The Equiangular Spiral

The equiangular spiral is a fascinating and much studied plane curve. In the paper Equiangular Spiral the curve is defined, an important property of the curve is established, and this property is used to show several curves related to an equiangular spiral are congruent equiangular spirals. In particular, several exercises from Howard Eves' "A Survey of Geometry, Vol 2" are addressed (14.1-8,14.1-16,14.1-24, and 14.1-26).

Analysis of the cycloid and its evolute including intrinsic equations

The cycloid is the name of the curve traced out by a point on a circle rolling along a straight line. An evolute of a given curve is the curve comprised of the centers of curvature with respect to the points on the original curve. Most first studies of curves analyze the properties of the parametric equations that define the curves. These parametric equations are defined in terms of some coordinate systems in which the curve is analyzed. To analyze the curve free of any such  coordinate system, we have to describe the curve in terms of its so-called intrinsic properties only. In the case of plane curves the intrinsic equation of a curve is one that defines the arc length (one intrinsic property) as a function of the curvature (another intrinsic property). Such studies are the early explorations of differential geometry.

In the paper The Cycloid and Its Evolute a detailed discussion of the cycloid and its evolute is presented in order to make clear the steps needed to proceed from the parametric to the intrinsic equation for the cycloid and its evolute. The paper is more of an informal "classroom discussion" as it includes details and review materials that might not be included in a more formal presentation of the results obtained.

It should serve as a template to study other curves.

Two constructions for center of curvature at point on a conic [Howard Eves problems 14.1-3 (a) and (b)]

In this entry we present the justifications for two different constructions (compass and straightedge) of the center of curvature at a point on a conic as posed in Problems 14.1-3 (a) and (b) in Howard Eves' A Survey of Geometry Volume Two. The constructions make a nice application of the theory presented in the last entry on curvature at a point. The justifications are given in this attached paper, Constructions of Center of Curvature for Conics.
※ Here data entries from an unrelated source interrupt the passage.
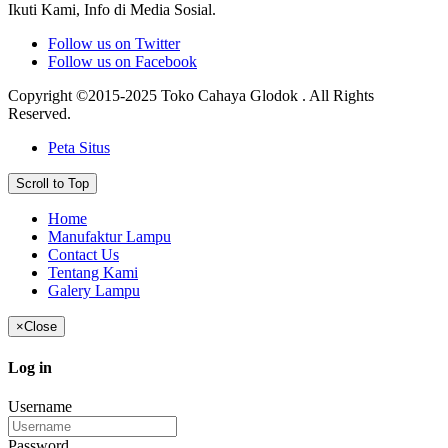
Ikuti Kami, Info di Media Sosial.
Follow us on Twitter
Follow us on Facebook
Copyright ©2015-2025 Toko Cahaya Glodok . All Rights
Reserved.
Peta Situs
Scroll to Top
Home
Manufaktur Lampu
Contact Us
Tentang Kami
Galery Lampu
×
Close
Log in
Username
Password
Curvature at a Point on a Curve

 How might you describe the difference in shape between an ellipse and a circle? One way is to think about how the object is curving (changing direction) at each point. In the case of the circle, the shape or the curvature (rate of change in direction) is exactly the same at every point whereas in the ellipse the shape is not uniform so that at some points its curvature is more or less than at some other points. Think of a basketball versus a football. The basketball has a uniformity of shape that the football does not. At the tips of the football the change in direction per unit length is much greater than at the middle of the ball.

 Given two circles with different radii, the curvature of the smaller circle will be greater than that of the larger circle. For example, if you had two circles drawn on the ground with radii 2 feet and 20 feet, and you moved along the perimeter with a constant tangential velocity of v = 2 feet per second, you would be changing direction much faster on the smaller circle than on the larger circle. In fact, the respective angular velocities w=v/r (rate of change in direction) would be 1 radian per second versus 0.1 radian per second. That is, you would be changing direction 10 times faster around the smaller circle.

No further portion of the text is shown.